It depends on what you mean by "EM waves are transverse". If you mean "the $\mathbf E$ and $\mathbf B$ fields are always orthogonal to the direction of propagation", where you're willing to take a case-by-case approach to the direction of propagation (or you want to use e.g. the time-averaged Poynting vector or some similar measure for the direction of propagation) then the assertion is false.
For most working physicists, however, that's a bit of a wonky understanding of what 'transverse' means, particularly for fields with a complex spatial dependence where you do not have a well-defined direction of propagation. In those cases, as AccidentalFourierTransform points out, the correct understanding of the phrase is purely in terms of the Maxwell scalar equations:
$$
\nabla\cdot\mathbf E = 0 = \nabla\cdot\mathbf B.
$$
This gives you your transversality constraint: it's phrased in a wonky differential-equation language, but at each point it essentially gives you a direction in which each field cannot point, based on its local coordinate dependence.
On the other hand, this can give some weird results if you want to stick to some more intuitive understanding of the "propagation direction" of the field. The clearest example of this is in a waveguide, which has a well-defined "direction" in the axis of the waveguide, but for which the electric or magnetic fields can have nonzero components in that direction. These components are typically small (and they vanish in the limit where the wavelength is much smaller than the waveguide width) but they are nonzero, and they can be important for applications. (For an example of these components in action (and/or shameless plug), see this paper.)
In essence, the way this works is that a confined waveguide mode, such as
$$
\mathbf E(\mathbf r,t) = E_0\hat{\mathbf e}_y \sin(x/L)\cos(kz-\omega t),
$$
is only confined because it is a standing wave in the $x$ direction, and this is best seen as the superposition of two travelling waves:
$$
\mathbf E(\mathbf r,t) = \mathrm{Re}\mathopen{}\left(
E_0\hat{\mathbf e}_y \frac{1}{2i}\left(e^{i(x/L+kz-\omega t)}-e^{i(-x/L+kz-\omega t)}\right)
\right)\mathclose{}.
$$
Here both waves are transverse, and (assuming $kL\ll 1$) they both have $\mathbf k$ vectors close to but not quite on the waveguide axis $\hat{\mathbf e}_z$. Thus, the electric and magnetic fields for each component are orthogonal to the propagation direction of each plane wave, but since there is more than one such propagation direction, the global field gets a bit confused about what that term actually means.
The specific example above is a transverse electric (TE) mode, with the electric field orthogonal to the waveguide axis, so it may sound a bit confusing, but with a bit of thought you can see that the corresponding magnetic field needs to point in the $y,z$ plane and therefore it's a bit more complicated.

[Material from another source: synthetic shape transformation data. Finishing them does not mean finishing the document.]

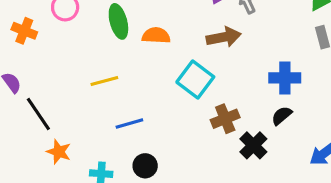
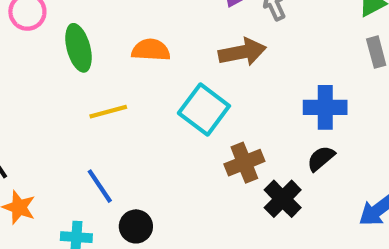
green ellipse: (118, 21) -> (78, 48), moved
yellow line: (104, 81) -> (108, 112), moved
blue line: (129, 123) -> (100, 186), moved, turned 72

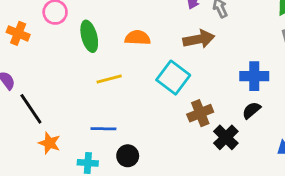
blue line: (100, 186) -> (103, 129), turned -55

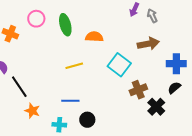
green ellipse: (89, 36) -> (65, 25), moved
brown arrow: (199, 39) -> (148, 44), moved

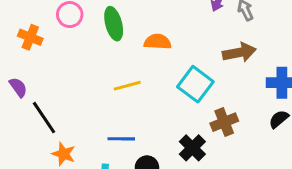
black cross: (156, 107) -> (192, 148), moved

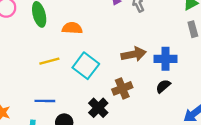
brown arrow: (239, 52) -> (134, 54), moved
cyan square: (195, 84) -> (86, 66), moved

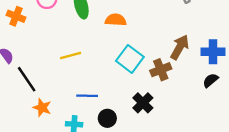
brown arrow: (134, 54) -> (180, 47), turned -50
yellow line: (49, 61) -> (71, 55), moved
brown cross: (122, 88) -> (161, 70), moved

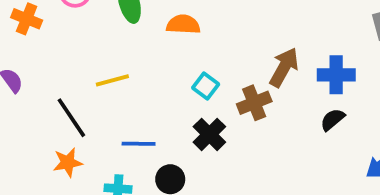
cyan square: (130, 59) -> (206, 86), size x0.6
black line: (27, 79) -> (71, 118), moved
black cross: (143, 103) -> (209, 134), moved
orange star: (42, 108) -> (68, 162), turned -30

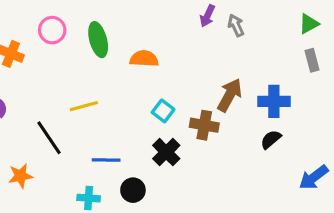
brown cross: (254, 103) -> (204, 125), turned 32
orange star: (68, 162) -> (20, 176), moved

Finding this magnetic field is easy, since we can just plop in the corresponding field for each plane-wave component, but now you need to account for the fact that the two magnetic components are not parallel:
\begin{align}
\mathbf B(\mathbf r,t)& = \mathrm{Re}\mathopen{}\left(
B_0 \frac{1}{2i}\left(
\frac{-\hat{\mathbf e}_x-kL\hat{\mathbf e}_z}{\sqrt{1+k^2L^2}} e^{i(x/L+kz-\omega t)}
-\frac{-\hat{\mathbf e}_x+kL\hat{\mathbf e}_z}{\sqrt{1+k^2L^2}} e^{i(-x/L+kz-\omega t)}\right)
\right)\mathclose{}
\\& =
-\frac{B_0\hat{\mathbf e}_x}{\sqrt{1+k^2L^2}}\sin(x/L)\cos(kz-\omega t)
-B_0\frac{kL\hat{\mathbf e}_z}{\sqrt{1+k^2L^2}}\cos(x/L)\sin(kz-\omega t)
.
\end{align}
In particular, note that now you have a nonzero $\hat{\mathbf e}_z$ component (though again this is small when $kL\ll 1$). Does this make the magnetic field stop being "transverse"? That's up to what you want to make of the term, really.
While this is the simplest example, it should be clear that the situation is pretty generic any time that vector optics come into play. Thus, you have equivalent effects in a tight Gaussian focus (example), general waveguides (example), spherical waves (cf. Jackson 3rd ed. §9.7), and so on. These admit a similar explanation to the above in terms of a continuous superposition of plane waves (i.e. they can be decomposed as Fourier transforms of a bunch of transverse plane waves with $\mathbf k\cdot\mathbf E=0 = \mathbf k \cdot\mathbf B$), but anytime a point gets significant contributions from multiple different directions of $\mathbf k$ vectors then you will have some trouble establishing a unique 'direction of propagation'.